As you know, mfapy is a Python toolbox for metabolic flux analysis. This guide will take you through being able to use the package as though you are starting from scratch. Skip to the parts that are relevant.
VSCode is my preferred text editor for a few reasons. It's relatively simple, integrated terminal (which will be useful later), some built-in support for debugging code (different than R, but I find it more useful), tons of extensions for additional functionality (such as more intelligent code error flagging), and my favorite: support for different languages (ex. Python and Jupyter notebooks!), integration with Git, etc.

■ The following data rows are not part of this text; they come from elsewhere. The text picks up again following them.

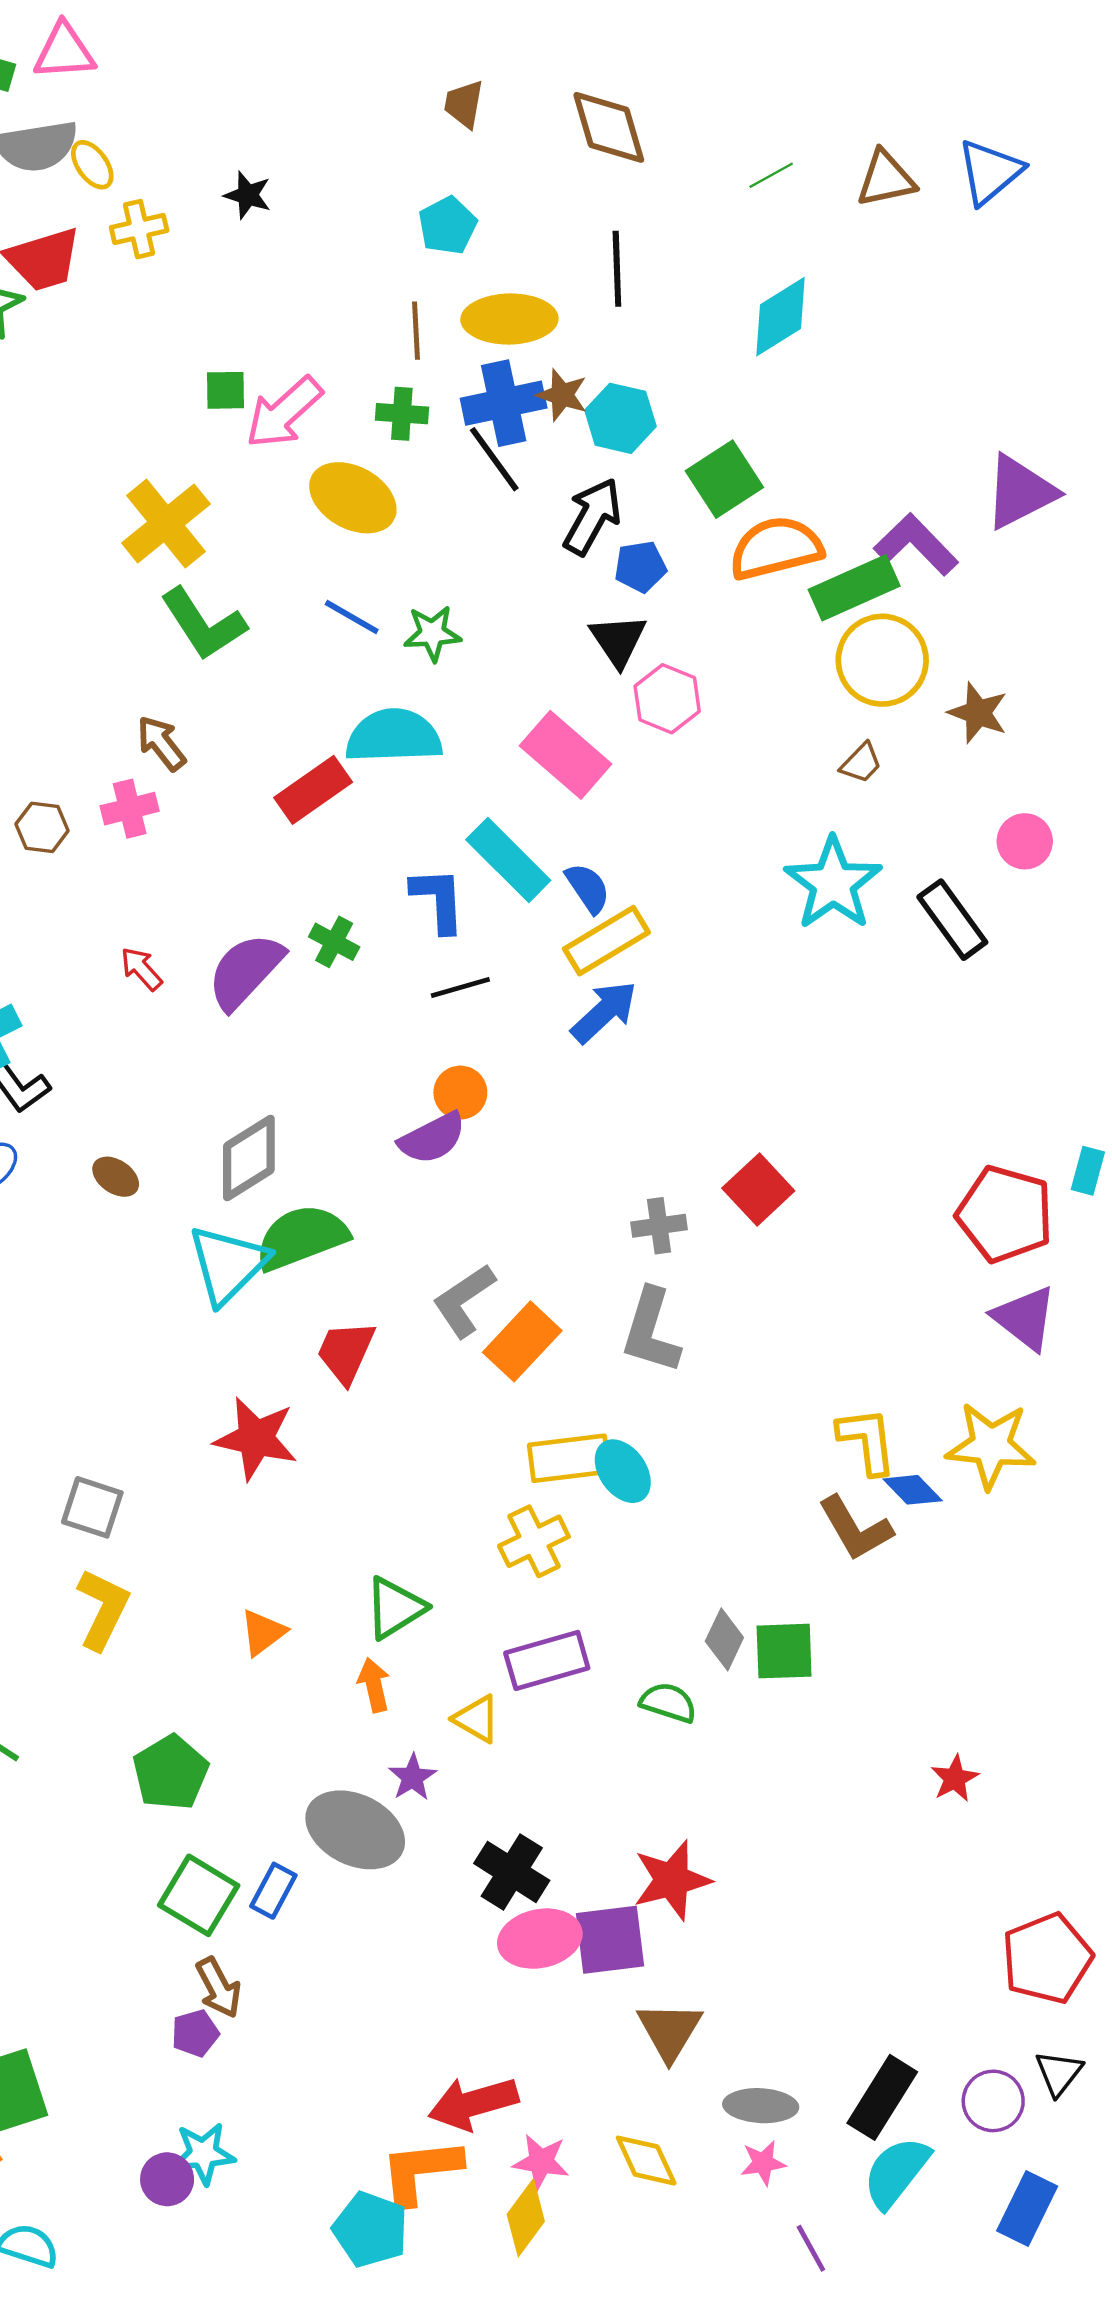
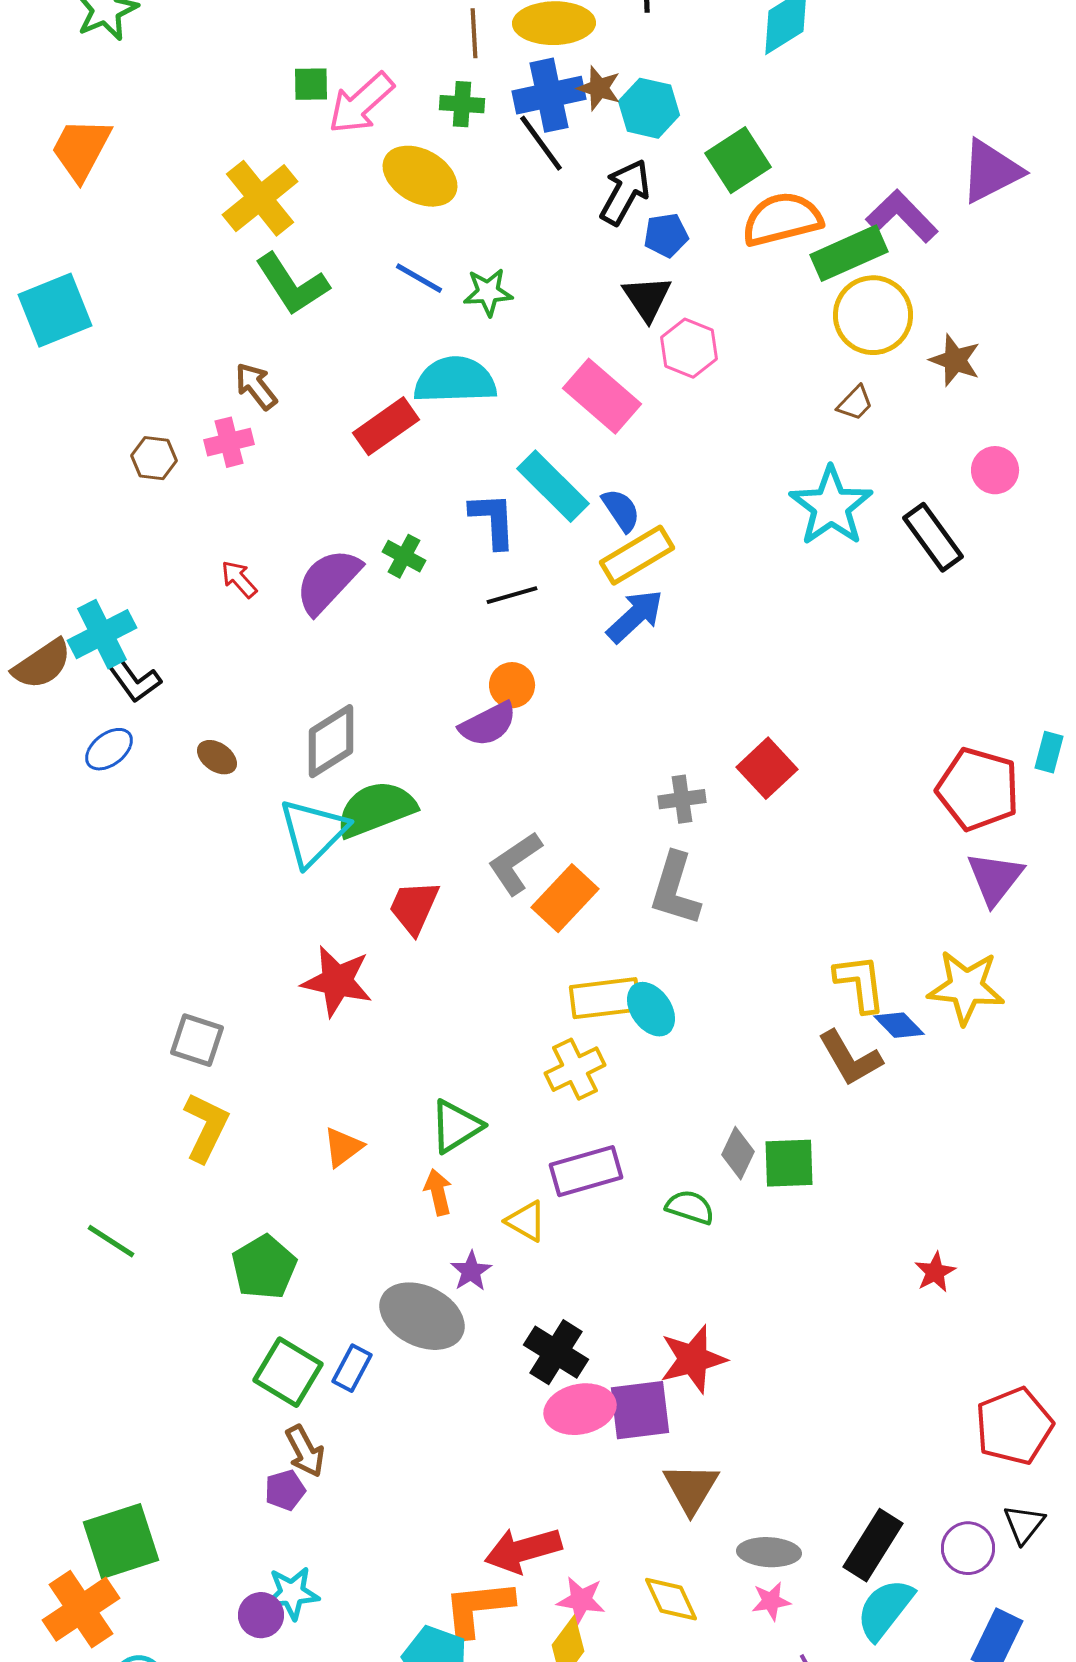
purple triangle: (1025, 1318) -> (995, 878), turned 30

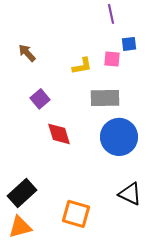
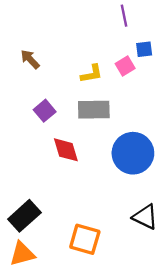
pink square: (112, 59) -> (125, 66), turned -36
gray rectangle: (105, 98) -> (94, 110), moved

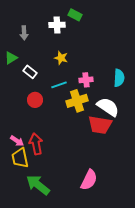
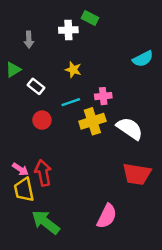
cyan semicircle: (119, 78) -> (143, 59), moved, turned 60
red trapezoid: (100, 125) -> (137, 174), moved

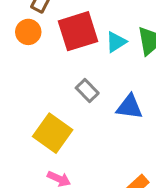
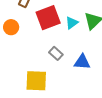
orange circle: (28, 32) -> (11, 27), moved
yellow square: (53, 133) -> (36, 81), turned -30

- You can download VSCode here
- Once you've downloaded VSCode, click the 'extensions' button on the left-hand side panel (or
shift + cmd + X). Search for and install:- Python (this installs support for python in VSCode, not python itself)
- Jupyter
- Install Homebrew, a package manager for MacOS. Open your terminal and type
brew install python. - Or download from the Python website.
Git is a version control system. For the purposes of mfapy, it allows us to download the source code easily.
- If you have MacOS/homebrew, open your terminal and type
brew install git. - Or download for Windows here
Consider the following folder structure:
Some_awesome_folder/
├── Data/
│ └── readme.md
├── Projects/
│ └── Awesome_Metabolite_Analysis/
└── Source_Code/
└── mfapy
Say you want to download the mfapy source code to the Source_Code folder. You'll have to:
- use the
cdcommand to get to this directory. Ex.cd path/to/Source_Code - Type
git clone https://github.com/fumiomatsuda/mfapy.git. This will dowload all the files from the mfapy github
- Say you want the folder for your metabolite analysis in your
Projectsfolder. I would create theAwesome_Metabolite_Analysisas a subdirectory inProjects, then open VSCode, select the open folder option, and then select../Projects/Awesome_Metabolite_Analysis.
A virtual environment is a tool that allows you to create isolated environments for your projects. Essentially, if you want to work with pandas dataframes, you can install pandas to your global environment (any time you attempt to use pandas it may try to use whatever version you have here).
Alternatively, you can install it into your virtual environment. When you import pandas, this time it will import the version you have installed in your venv, ensuring no dependency issues as packages update when you try to run this code in a couple years. It's extra work, but it's good practice to avoid conflicts.
- Once you've opened your
Awesome_Metabolite_Analysisfolder in VSCode, open the terminal in VSCode (click terminal in the top panel, then 'new terminal'). You can create a virtual environment by typingpython3 -m venv venvin your VSCode terminal.- If on Windows, type
venv/Scripts/activate - If on macOS, type
source venv/bin/activate
- If on Windows, type
If you've activated your virtual environment, then packages will install to it! You can confirm by the prompt in your VSCode terminal having (venv).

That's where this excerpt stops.